Сидим в кают-компании, пьем чай. Князь, третий за столом, тоже слово вставляет:
– А в самом деле, чем плохо? Если назад, в свое время, мы уже не вернемся. А монахом быть, авторитетно заявляю, очень часто вредно для здоровья. Тут тебе даже беспокоиться не надо – жену подберут, и точно в твоем вкусе. И главное, ты сам выбираешь – из красивых девушек твоего любимого типажа, кто с тобой вдруг станет пересекаться невзначай. Причем не только внешне – общие интересы, близость характера тоже учтут.
– Так тебя тоже?!
Мы посмотрели друг на друга, и нам отчего-то стало смешно.
– Ну, Лазарева! Вот ведь стерва!
Тулон, 6 декабря 1943 года
В ресторане «Шарлемань» шумно праздновали победу.
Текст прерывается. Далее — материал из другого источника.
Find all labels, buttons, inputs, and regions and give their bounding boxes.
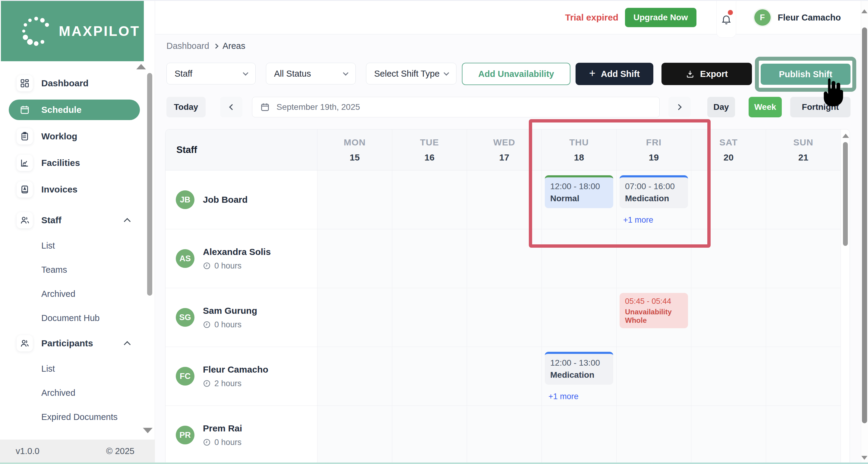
day-cell[interactable] — [541, 406, 616, 464]
shift-type-filter-select[interactable]: Select Shift Type — [366, 63, 457, 85]
day-cell[interactable] — [766, 170, 841, 229]
sidebar-item-worklog[interactable]: Worklog — [17, 123, 138, 150]
calendar-scrollbar[interactable] — [841, 129, 850, 464]
sidebar-scroll-down-icon[interactable] — [143, 428, 153, 433]
sidebar-item-document-hub[interactable]: Document Hub — [17, 306, 138, 330]
shift-card[interactable]: 12:00 - 13:00 Medication — [545, 352, 613, 385]
today-button[interactable]: Today — [166, 97, 206, 117]
copyright: © 2025 — [106, 446, 134, 456]
view-week-button[interactable]: Week — [749, 97, 782, 117]
staff-name: Fleur Camacho — [203, 365, 268, 375]
day-cell[interactable] — [766, 288, 841, 347]
sidebar-item-dashboard[interactable]: Dashboard — [17, 70, 138, 96]
day-cell[interactable] — [317, 229, 392, 288]
day-cell-fri[interactable]: 05:45 - 05:44 Unavailability Whole — [616, 288, 691, 347]
upgrade-now-button[interactable]: Upgrade Now — [625, 8, 696, 27]
day-cell[interactable] — [541, 229, 616, 288]
sidebar-scrollbar[interactable] — [147, 73, 152, 296]
staff-filter-select[interactable]: Staff — [166, 63, 256, 85]
calendar-scroll-up-icon[interactable] — [842, 134, 849, 138]
unavailability-card[interactable]: 05:45 - 05:44 Unavailability Whole — [620, 293, 688, 328]
day-cell[interactable] — [467, 347, 541, 405]
sidebar-scroll-up-icon[interactable] — [136, 64, 146, 69]
day-cell[interactable] — [317, 170, 392, 229]
more-shifts-link[interactable]: +1 more — [623, 215, 691, 225]
logo[interactable]: MAXPILOT — [1, 1, 144, 61]
day-cell[interactable] — [392, 347, 467, 405]
day-cell[interactable] — [467, 288, 541, 347]
staff-hours: 0 hours — [203, 438, 242, 447]
day-cell[interactable] — [691, 229, 766, 288]
day-cell[interactable] — [691, 347, 766, 405]
page-scroll-down-icon[interactable] — [861, 456, 867, 460]
page-scroll-up-icon[interactable] — [861, 9, 867, 13]
staff-name: Sam Gurung — [203, 306, 257, 316]
day-cell[interactable] — [766, 406, 841, 464]
day-cell[interactable] — [392, 229, 467, 288]
staff-cell[interactable]: AS Alexandra Solis 0 hours — [165, 229, 317, 288]
user-name: Fleur Camacho — [778, 13, 841, 23]
day-cell[interactable] — [616, 229, 691, 288]
day-cell[interactable] — [541, 288, 616, 347]
day-cell[interactable] — [616, 406, 691, 464]
date-picker-field[interactable]: September 19th, 2025 — [252, 97, 660, 117]
prev-week-button[interactable] — [220, 97, 242, 117]
top-edge-strip — [0, 0, 868, 1]
shift-card[interactable]: 12:00 - 18:00 Normal — [545, 175, 613, 208]
collapse-chevron-icon[interactable] — [124, 218, 131, 225]
day-cell[interactable] — [691, 406, 766, 464]
breadcrumb-dashboard[interactable]: Dashboard — [166, 41, 209, 51]
day-cell-fri[interactable]: 07:00 - 16:00 Medication +1 more — [616, 170, 691, 229]
sidebar-item-staff-archived[interactable]: Archived — [17, 282, 138, 306]
day-cell[interactable] — [467, 170, 541, 229]
sidebar-item-schedule[interactable]: Schedule — [9, 99, 140, 120]
page-scrollbar-thumb[interactable] — [862, 27, 867, 423]
sidebar-item-staff-list[interactable]: List — [17, 233, 138, 258]
export-button[interactable]: Export — [661, 63, 752, 85]
day-cell[interactable] — [691, 170, 766, 229]
sidebar-item-expired-documents[interactable]: Expired Documents — [17, 405, 138, 429]
staff-cell[interactable]: SG Sam Gurung 0 hours — [165, 288, 317, 347]
page-scrollbar[interactable] — [861, 1, 868, 464]
schedule-calendar: Staff MON 15 TUE 16 WED 17 THU — [165, 129, 850, 464]
day-cell-thu[interactable]: 12:00 - 18:00 Normal — [541, 170, 616, 229]
day-cell-thu[interactable]: 12:00 - 13:00 Medication +1 more — [541, 347, 616, 405]
view-day-button[interactable]: Day — [707, 97, 735, 117]
user-menu[interactable]: F Fleur Camacho — [754, 9, 841, 26]
day-cell[interactable] — [467, 406, 541, 464]
sidebar-section-staff[interactable]: Staff — [17, 207, 138, 233]
staff-cell[interactable]: PR Prem Rai 0 hours — [165, 406, 317, 464]
dashboard-icon — [17, 75, 33, 91]
sidebar-section-participants[interactable]: Participants — [17, 330, 138, 356]
mouse-cursor-hand-icon — [817, 76, 846, 109]
day-cell[interactable] — [766, 229, 841, 288]
sidebar-item-staff-teams[interactable]: Teams — [17, 258, 138, 282]
shift-card[interactable]: 07:00 - 16:00 Medication — [620, 175, 688, 208]
sidebar-item-participants-list[interactable]: List — [17, 356, 138, 381]
shift-time: 12:00 - 13:00 — [550, 358, 608, 368]
staff-cell[interactable]: JB Job Board — [165, 170, 317, 229]
collapse-chevron-icon[interactable] — [124, 341, 131, 348]
sidebar-item-facilities[interactable]: Facilities — [17, 150, 138, 176]
day-cell[interactable] — [317, 347, 392, 405]
sidebar-item-participants-archived[interactable]: Archived — [17, 381, 138, 405]
day-cell[interactable] — [317, 288, 392, 347]
staff-cell[interactable]: FC Fleur Camacho 2 hours — [165, 347, 317, 405]
status-filter-select[interactable]: All Status — [266, 63, 356, 85]
calendar-scrollbar-thumb[interactable] — [843, 142, 848, 246]
day-cell[interactable] — [691, 288, 766, 347]
day-cell[interactable] — [616, 347, 691, 405]
more-shifts-link[interactable]: +1 more — [549, 392, 616, 401]
day-cell[interactable] — [392, 406, 467, 464]
day-cell[interactable] — [766, 347, 841, 405]
table-row-prem-rai: PR Prem Rai 0 hours — [165, 406, 841, 464]
sidebar-item-invoices[interactable]: Invoices — [17, 176, 138, 203]
notifications-button[interactable] — [716, 1, 736, 38]
day-cell[interactable] — [467, 229, 541, 288]
add-shift-button[interactable]: + Add Shift — [576, 63, 653, 85]
add-unavailability-button[interactable]: Add Unavailability — [462, 63, 570, 85]
day-cell[interactable] — [317, 406, 392, 464]
day-cell[interactable] — [392, 288, 467, 347]
next-week-button[interactable] — [669, 97, 691, 117]
day-cell[interactable] — [392, 170, 467, 229]
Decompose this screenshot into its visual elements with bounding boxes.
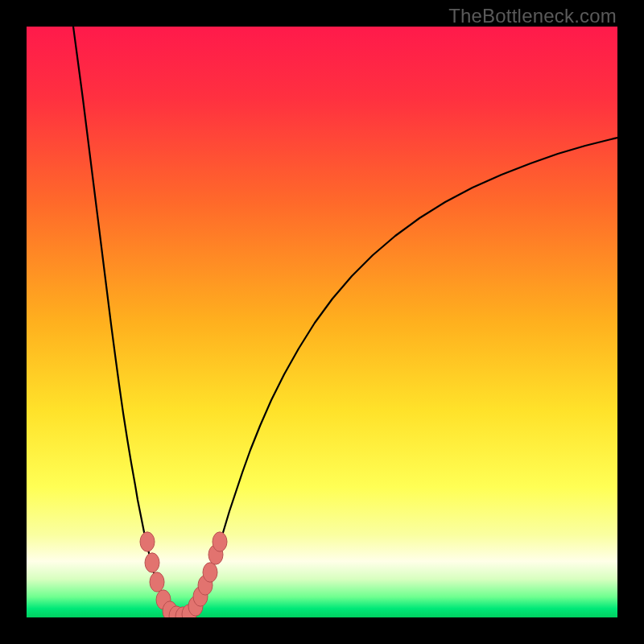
data-marker xyxy=(140,532,155,551)
watermark-text: TheBottleneck.com xyxy=(448,5,617,27)
plot-area xyxy=(27,27,617,617)
outer-frame: TheBottleneck.com xyxy=(0,0,644,644)
data-marker xyxy=(213,532,227,551)
gradient-background xyxy=(27,27,617,617)
data-marker xyxy=(150,572,164,592)
data-marker xyxy=(145,553,159,572)
chart-svg xyxy=(27,27,617,617)
data-marker xyxy=(203,563,217,582)
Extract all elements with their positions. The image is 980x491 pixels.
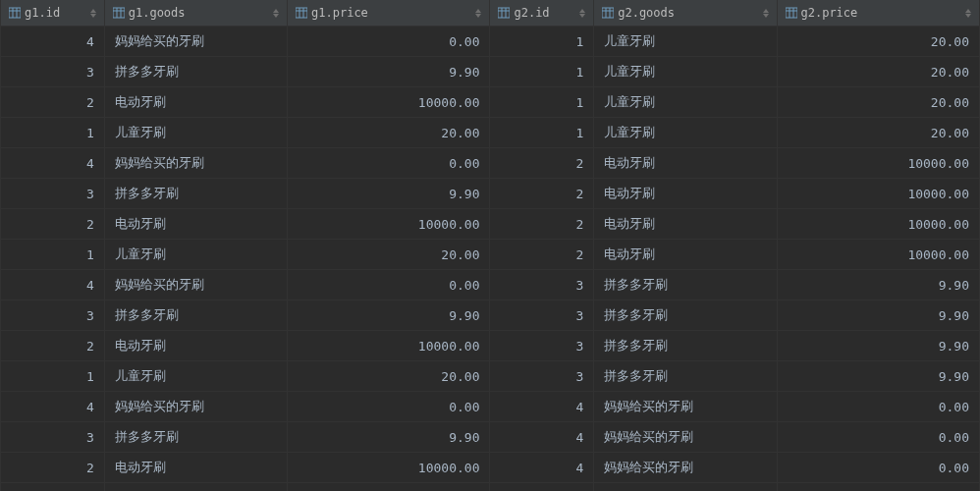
cell-g1-id: 3 (1, 422, 105, 453)
column-label: g2.goods (618, 6, 675, 20)
column-label: g2.price (801, 6, 858, 20)
table-row[interactable]: 2电动牙刷10000.003拼多多牙刷9.90 (1, 331, 980, 361)
table-row[interactable]: 1儿童牙刷20.003拼多多牙刷9.90 (1, 361, 980, 392)
cell-g1-goods: 电动牙刷 (104, 209, 287, 240)
table-header: g1.idg1.goodsg1.priceg2.idg2.goodsg2.pri… (1, 0, 980, 27)
table-row[interactable]: 3拼多多牙刷9.904妈妈给买的牙刷0.00 (1, 422, 980, 453)
cell-g2-price: 0.00 (777, 392, 980, 422)
cell-g1-goods: 妈妈给买的牙刷 (104, 270, 287, 300)
cell-g2-price: 10000.00 (777, 148, 980, 179)
column-label: g1.goods (129, 6, 186, 20)
cell-g1-id: 4 (1, 270, 105, 300)
table-row[interactable]: 4妈妈给买的牙刷0.004妈妈给买的牙刷0.00 (1, 392, 980, 422)
cell-g1-price: 10000.00 (288, 209, 490, 240)
column-header[interactable]: g2.price (777, 0, 980, 27)
svg-rect-8 (296, 8, 307, 18)
cell-g2-price: 10000.00 (777, 179, 980, 209)
column-label: g1.price (311, 6, 368, 20)
cell-g2-id: 1 (490, 27, 594, 57)
svg-rect-4 (113, 8, 125, 18)
cell-g2-id: 4 (490, 422, 594, 453)
table-row[interactable]: 1儿童牙刷20.002电动牙刷10000.00 (1, 240, 980, 270)
table-row[interactable]: 4妈妈给买的牙刷0.002电动牙刷10000.00 (1, 148, 980, 179)
table-row[interactable]: 3拼多多牙刷9.902电动牙刷10000.00 (1, 179, 980, 209)
column-header[interactable]: g2.goods (594, 0, 777, 27)
cell-g2-id: 4 (490, 483, 594, 492)
sort-icon[interactable] (475, 9, 481, 18)
sort-icon[interactable] (763, 9, 769, 18)
cell-g1-id: 1 (1, 118, 105, 148)
cell-g1-goods: 妈妈给买的牙刷 (104, 27, 287, 57)
cell-g1-goods: 拼多多牙刷 (104, 179, 287, 209)
cell-g1-goods: 儿童牙刷 (104, 118, 287, 148)
cell-g2-price: 0.00 (777, 453, 980, 483)
table-row[interactable]: 3拼多多牙刷9.901儿童牙刷20.00 (1, 57, 980, 87)
table-row[interactable]: 4妈妈给买的牙刷0.001儿童牙刷20.00 (1, 27, 980, 57)
cell-g2-id: 2 (490, 148, 594, 179)
cell-g1-id: 4 (1, 148, 105, 179)
cell-g1-price: 9.90 (288, 57, 490, 87)
cell-g1-price: 9.90 (288, 179, 490, 209)
table-row[interactable]: 4妈妈给买的牙刷0.003拼多多牙刷9.90 (1, 270, 980, 300)
column-header[interactable]: g1.price (288, 0, 490, 27)
cell-g1-price: 20.00 (288, 240, 490, 270)
cell-g1-price: 0.00 (288, 27, 490, 57)
cell-g2-price: 20.00 (777, 118, 980, 148)
cell-g1-id: 2 (1, 87, 105, 118)
table-row[interactable]: 1儿童牙刷20.004妈妈给买的牙刷0.00 (1, 483, 980, 492)
cell-g2-goods: 拼多多牙刷 (594, 300, 777, 331)
cell-g1-price: 0.00 (288, 392, 490, 422)
cell-g1-price: 20.00 (288, 361, 490, 392)
cell-g2-id: 2 (490, 209, 594, 240)
column-icon (296, 7, 307, 19)
table-row[interactable]: 2电动牙刷10000.001儿童牙刷20.00 (1, 87, 980, 118)
cell-g2-id: 1 (490, 87, 594, 118)
cell-g1-id: 4 (1, 27, 105, 57)
cell-g2-price: 20.00 (777, 57, 980, 87)
column-header[interactable]: g1.goods (104, 0, 287, 27)
cell-g1-price: 20.00 (288, 118, 490, 148)
table-row[interactable]: 2电动牙刷10000.004妈妈给买的牙刷0.00 (1, 453, 980, 483)
cell-g2-price: 9.90 (777, 331, 980, 361)
cell-g1-id: 3 (1, 300, 105, 331)
cell-g1-goods: 电动牙刷 (104, 453, 287, 483)
cell-g1-goods: 拼多多牙刷 (104, 57, 287, 87)
table-row[interactable]: 2电动牙刷10000.002电动牙刷10000.00 (1, 209, 980, 240)
cell-g2-id: 3 (490, 361, 594, 392)
cell-g2-goods: 电动牙刷 (594, 209, 777, 240)
sort-icon[interactable] (579, 9, 585, 18)
cell-g1-goods: 拼多多牙刷 (104, 422, 287, 453)
column-label: g2.id (514, 6, 549, 20)
cell-g2-goods: 拼多多牙刷 (594, 270, 777, 300)
column-icon (113, 7, 125, 19)
cell-g2-id: 3 (490, 331, 594, 361)
table-row[interactable]: 1儿童牙刷20.001儿童牙刷20.00 (1, 118, 980, 148)
cell-g1-goods: 妈妈给买的牙刷 (104, 392, 287, 422)
cell-g1-goods: 电动牙刷 (104, 87, 287, 118)
sort-icon[interactable] (965, 9, 971, 18)
table-body: 4妈妈给买的牙刷0.001儿童牙刷20.003拼多多牙刷9.901儿童牙刷20.… (1, 27, 980, 492)
result-table: g1.idg1.goodsg1.priceg2.idg2.goodsg2.pri… (0, 0, 980, 491)
cell-g1-id: 2 (1, 209, 105, 240)
cell-g2-price: 0.00 (777, 422, 980, 453)
cell-g1-price: 10000.00 (288, 87, 490, 118)
sort-icon[interactable] (90, 9, 96, 18)
table-row[interactable]: 3拼多多牙刷9.903拼多多牙刷9.90 (1, 300, 980, 331)
cell-g1-id: 3 (1, 57, 105, 87)
cell-g1-goods: 电动牙刷 (104, 331, 287, 361)
column-icon (9, 7, 21, 19)
cell-g1-goods: 儿童牙刷 (104, 240, 287, 270)
sort-icon[interactable] (273, 9, 279, 18)
cell-g1-id: 1 (1, 483, 105, 492)
svg-rect-16 (602, 8, 614, 18)
cell-g2-price: 9.90 (777, 270, 980, 300)
column-header[interactable]: g2.id (490, 0, 594, 27)
cell-g2-id: 2 (490, 240, 594, 270)
cell-g2-price: 9.90 (777, 361, 980, 392)
column-header[interactable]: g1.id (1, 0, 105, 27)
cell-g2-id: 4 (490, 392, 594, 422)
svg-rect-12 (498, 8, 510, 18)
cell-g1-price: 10000.00 (288, 453, 490, 483)
cell-g2-goods: 电动牙刷 (594, 240, 777, 270)
cell-g2-goods: 妈妈给买的牙刷 (594, 453, 777, 483)
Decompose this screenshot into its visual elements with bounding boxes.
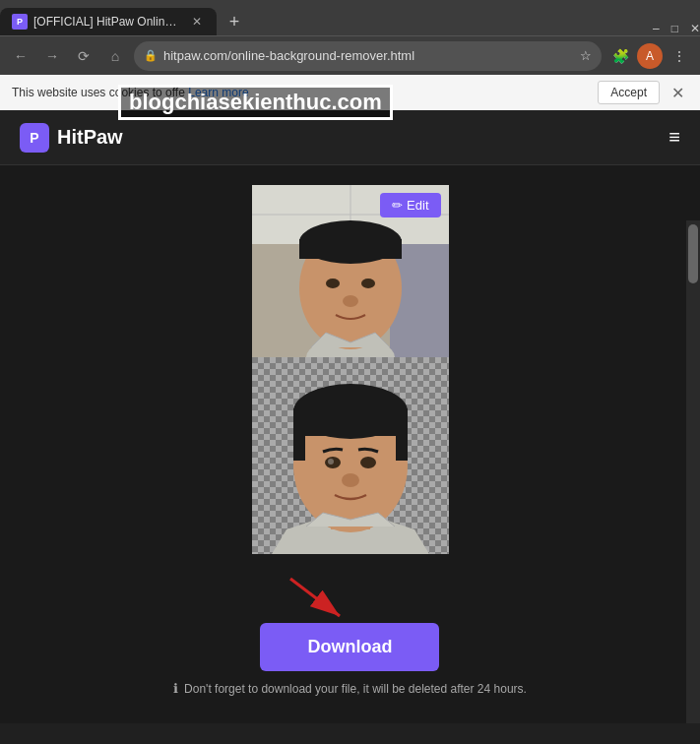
browser-toolbar: ← → ⟳ ⌂ 🔒 hitpaw.com/online-background-r… (0, 35, 700, 75)
reload-button[interactable]: ⟳ (71, 43, 96, 69)
svg-rect-16 (293, 408, 408, 436)
processed-image (252, 357, 449, 554)
info-icon: ℹ (173, 681, 178, 696)
profile-icon[interactable]: A (637, 43, 663, 69)
scrollbar-thumb[interactable] (688, 224, 698, 283)
scrollbar[interactable] (686, 220, 700, 723)
site-header: P HitPaw ≡ (0, 110, 700, 165)
lock-icon: 🔒 (144, 49, 158, 62)
svg-rect-18 (396, 431, 408, 461)
tab-close-button[interactable]: ✕ (189, 14, 205, 30)
svg-rect-17 (293, 431, 305, 461)
home-button[interactable]: ⌂ (102, 43, 128, 69)
svg-point-12 (343, 295, 358, 307)
close-window-button[interactable]: ✕ (690, 22, 700, 35)
toolbar-icons: 🧩 A ⋮ (607, 43, 692, 69)
red-arrow-svg (271, 569, 389, 623)
image-stack: ✏ Edit (252, 185, 449, 554)
edit-button[interactable]: ✏ Edit (380, 193, 440, 217)
tab-favicon: P (12, 14, 28, 30)
edit-icon: ✏ (392, 198, 403, 213)
cookie-text: This website uses cookies to offe Learn … (12, 86, 590, 99)
cookie-close-button[interactable]: ✕ (668, 84, 688, 102)
logo-icon: P (20, 123, 49, 153)
download-button[interactable]: Download (260, 623, 439, 671)
address-bar[interactable]: 🔒 hitpaw.com/online-background-remover.h… (134, 41, 602, 71)
logo[interactable]: P HitPaw (20, 123, 123, 153)
processed-photo-svg (252, 357, 449, 554)
svg-point-22 (342, 473, 359, 487)
info-message: ℹ Don't forget to download your file, it… (173, 681, 527, 696)
learn-more-link[interactable]: Learn more (188, 86, 248, 99)
accept-cookies-button[interactable]: Accept (598, 81, 660, 104)
logo-text: HitPaw (57, 126, 123, 149)
arrow-area (251, 574, 448, 623)
edit-label: Edit (407, 198, 428, 213)
tab-title: [OFFICIAL] HitPaw Online Backgr... (33, 15, 183, 29)
info-text-content: Don't forget to download your file, it w… (184, 682, 527, 696)
window-controls: – □ ✕ (653, 22, 700, 35)
svg-point-10 (326, 279, 340, 288)
url-text: hitpaw.com/online-background-remover.htm… (163, 48, 574, 63)
main-content: ✏ Edit (0, 165, 700, 723)
extensions-icon[interactable]: 🧩 (607, 43, 633, 69)
svg-point-21 (328, 459, 334, 465)
svg-line-24 (290, 579, 340, 616)
back-button[interactable]: ← (8, 43, 33, 69)
maximize-button[interactable]: □ (671, 22, 678, 35)
page-content: P HitPaw ≡ (0, 110, 700, 723)
svg-rect-9 (299, 239, 402, 259)
tab-bar: P [OFFICIAL] HitPaw Online Backgr... ✕ +… (0, 0, 700, 35)
browser-chrome: P [OFFICIAL] HitPaw Online Backgr... ✕ +… (0, 0, 700, 110)
menu-dots-icon[interactable]: ⋮ (667, 43, 692, 69)
face-cutout (252, 357, 449, 554)
svg-point-11 (361, 279, 375, 288)
active-tab[interactable]: P [OFFICIAL] HitPaw Online Backgr... ✕ (0, 8, 217, 35)
new-tab-button[interactable]: + (221, 8, 248, 35)
svg-point-20 (360, 457, 376, 468)
minimize-button[interactable]: – (653, 22, 660, 35)
cookie-banner: This website uses cookies to offe Learn … (0, 75, 700, 110)
bookmark-icon[interactable]: ☆ (580, 48, 592, 63)
download-area: Download ℹ Don't forget to download your… (173, 554, 527, 708)
hamburger-menu-icon[interactable]: ≡ (668, 126, 680, 149)
forward-button[interactable]: → (39, 43, 65, 69)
Если по правде, американцы еще держались. Ликвидировать северную половину плацдарма так и не удалось – но Пятый американский корпус, оборонявший Лиссабон, был разбит, уничтожен или пленен полностью. Ценой потерь, как указывалось в рапорте, «не больших, чем доблестный вермахт мог себе позволить». И в общем, это было не слишком далеко от истины – потери янки были больше, раза в три. Так что картина напоминала победоносный сороковой год: пленные, трофеи, и очередная столица падает к ногам германского солдата. Вот только в веселье были видны черты пира во время чумы.
Французы, хозяева – офицеры Тулонской эскадры – вместе с какими-то штатскими сидели в стороне. Союзников-итальянцев вообще было почти не видно. Центральные столики зала, разукрашенного флагами со свастикой и большим портретом Гитлера, занимали немцы, в подавляющем большинстве моряки. Люфтваффе вело отчаянные бои с американцами, развернувшими против Испании настоящее воздушное наступление, а армейские части с трудом выводились по разбитым бомбежками дорогам, сначала во Францию, а после пополнения на Восточный фронт, откуда приходили всё более тревожные вести. Русские начали там свое наступление, вышли к берегу Балтики, отрезав Кенигсберг, и прорвались наконец через Карпаты в Словакию, и становились всё активнее на зависленских плацдармах – хотя Геббельс орал, что Висленский рубеж неприступен, все помнили, что всего полгода назад это же утверждалось про Днепр.